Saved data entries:
════════════════════

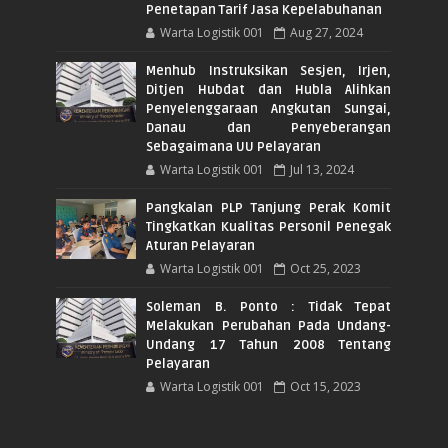
Penetapan Tarif Jasa Kepelabuhanan
Warta Logistik 001
Aug 27, 2024
Menhub Instruksikan Sesjen, Irjen,
Ditjen Hubdat dan Hubla Alihkan
Penyelenggaraan Angkutan Sungai,
Danau dan Penyeberangan
Sebagaimana UU Pelayaran
Warta Logistik 001
Jul 13, 2024
Pangkalan PLP Tanjung Perak Komit
Tingkatkan Kualitas Personil Penegak
Aturan Pelayaran
Warta Logistik 001
Oct 25, 2023
Soleman B. Ponto : Tidak Tepat
Melakukan Perubahan Pada Undang-
Undang 17 Tahun 2008 Tentang
Pelayaran
Warta Logistik 001
Oct 15, 2023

════════════════════

- WHAT IS REQUIRED
For this exercise, copy word for word the line that contains "Pangkalan PLP Tanjung Perak Komit" and every line after it, ending with the last line of the entries above.

- RESULT OF THIS TASK
Pangkalan PLP Tanjung Perak Komit
Tingkatkan Kualitas Personil Penegak
Aturan Pelayaran
Warta Logistik 001
Oct 25, 2023
Soleman B. Ponto : Tidak Tepat
Melakukan Perubahan Pada Undang-
Undang 17 Tahun 2008 Tentang
Pelayaran
Warta Logistik 001
Oct 15, 2023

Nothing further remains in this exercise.